Our research focuses on the creation and application of new methods for geophysical modeling and data processing, mostly in the fields of gravimetry and magnetometry.

Inverse problems

Our ultimate goal as geophysicists is to understand the inner structure and dynamics of the Earth from surface observations. This is a tough mathematical and computational problem: an ill-posed inverse problem, to which a solution might not exist or be non-unique and unstable. We develop methods for solving different kinds of inverse problems using several types of constraints to overcome these challenges.

Maps of the depth to the crust-mantle boundary under South America (left) and differences between gravity- and seismologically-derived depths (right).

Forward modeling

A key component for solving an inverse problem is first solve the "forward problem". One of the main research problems on which we work is developing methods for forward modeling gravitational fields caused by a tesseroid (a spherical prism). This allows modelling and inversion at continental and global scales.

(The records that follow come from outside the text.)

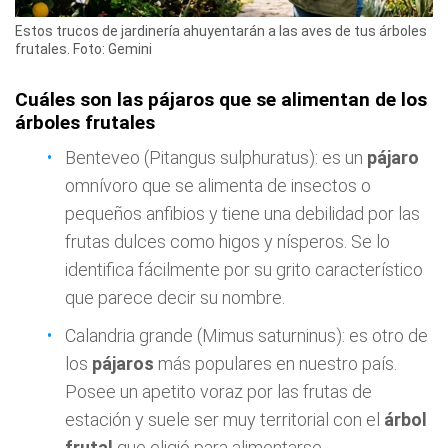
Estos trucos de jardinería ahuyentarán a las aves de tus árboles
frutales. Foto: Gemini
Cuáles son las pájaros que se alimentan de los
árboles frutales
Benteveo (Pitangus sulphuratus): es un
pájaro
omnívoro que se alimenta de insectos o
pequeños anfibios y tiene una debilidad por las
frutas dulces como higos y nísperos. Se lo
identifica fácilmente por su grito característico
que parece decir su nombre.
Calandria grande (Mimus saturninus): es otro de
los
pájaros
más populares en nuestro país.
Posee un apetito voraz por las frutas de
estación y suele ser muy territorial con el
árbol
frutal
que eligió para alimentarse.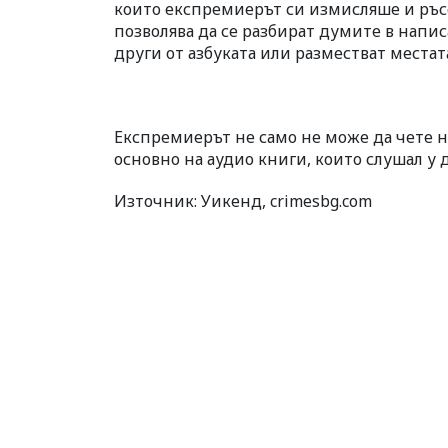
които експремиерът си измисляше и ръс
позволява да се разбират думите в напис
други от азбуката или разместват местат
Експремиерът не само не може да чете на 
основно на аудио книги, които слушал у 
Източник: Уикенд, crimesbg.com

A tesseroid discretized using our adaptive algorithm.

Data processing

There is no turning back from the machine learning frenzy that has taken over the world. Geoscientists have been doing similar things for decades, for example the "equivalent layer technique" in gravity and magnetics. Given the many similarities, we are applying other machine learning techniques to these geophysical problems.

Spatial data has uncertainties which need to be handled properly. There are different ways to use uncertainties as data weights for processing.